(Beginning of Extracted records)

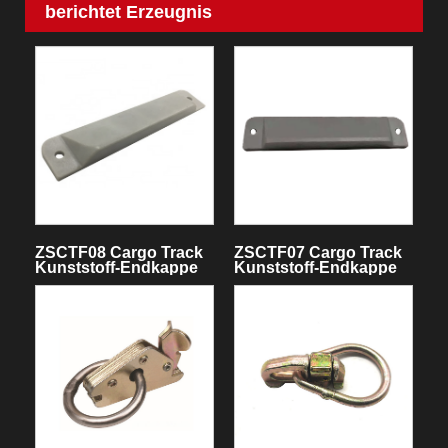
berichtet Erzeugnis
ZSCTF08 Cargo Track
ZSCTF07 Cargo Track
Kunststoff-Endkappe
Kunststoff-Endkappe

(End of Extracted records)
(Beginning of Extracted records)

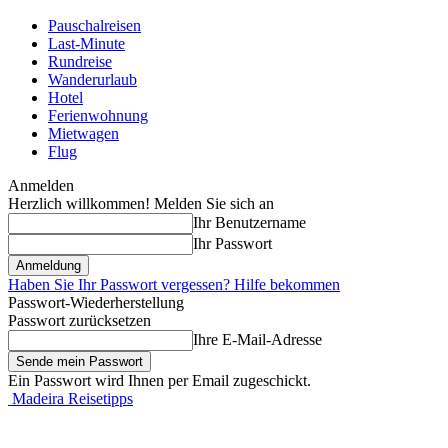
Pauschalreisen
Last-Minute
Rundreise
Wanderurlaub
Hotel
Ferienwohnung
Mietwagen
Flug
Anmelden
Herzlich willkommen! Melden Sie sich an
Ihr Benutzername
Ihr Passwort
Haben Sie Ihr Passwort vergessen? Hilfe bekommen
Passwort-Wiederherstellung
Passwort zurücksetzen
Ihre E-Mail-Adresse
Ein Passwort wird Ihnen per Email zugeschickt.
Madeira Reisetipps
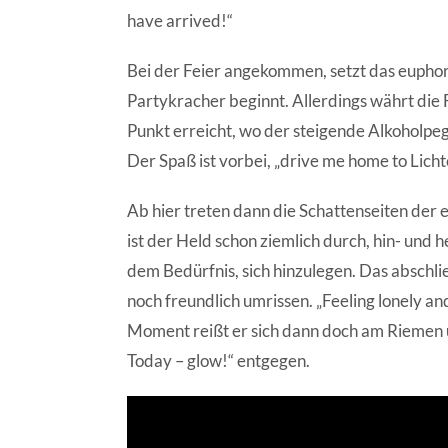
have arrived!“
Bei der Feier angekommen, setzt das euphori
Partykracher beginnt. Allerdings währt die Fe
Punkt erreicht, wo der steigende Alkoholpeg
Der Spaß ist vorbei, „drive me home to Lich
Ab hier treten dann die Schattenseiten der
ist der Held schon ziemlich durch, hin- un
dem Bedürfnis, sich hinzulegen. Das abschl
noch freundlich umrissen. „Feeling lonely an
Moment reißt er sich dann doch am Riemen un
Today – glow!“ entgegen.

(End of Extracted records)
(Beginning of Extracted records)

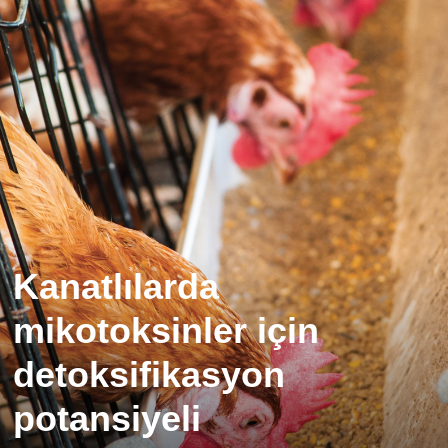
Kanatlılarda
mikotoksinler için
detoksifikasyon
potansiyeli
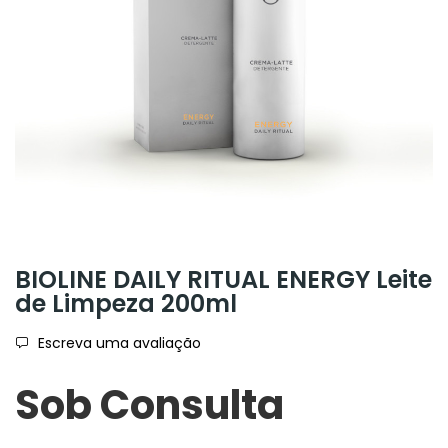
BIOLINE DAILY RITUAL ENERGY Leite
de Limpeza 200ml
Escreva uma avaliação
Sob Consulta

(End of Extracted records)

▶ **Task item**
For the word "Cargo", go through the records and show each line that carries it.

▶ **Response**
ZSCTF08 Cargo Track
ZSCTF07 Cargo Track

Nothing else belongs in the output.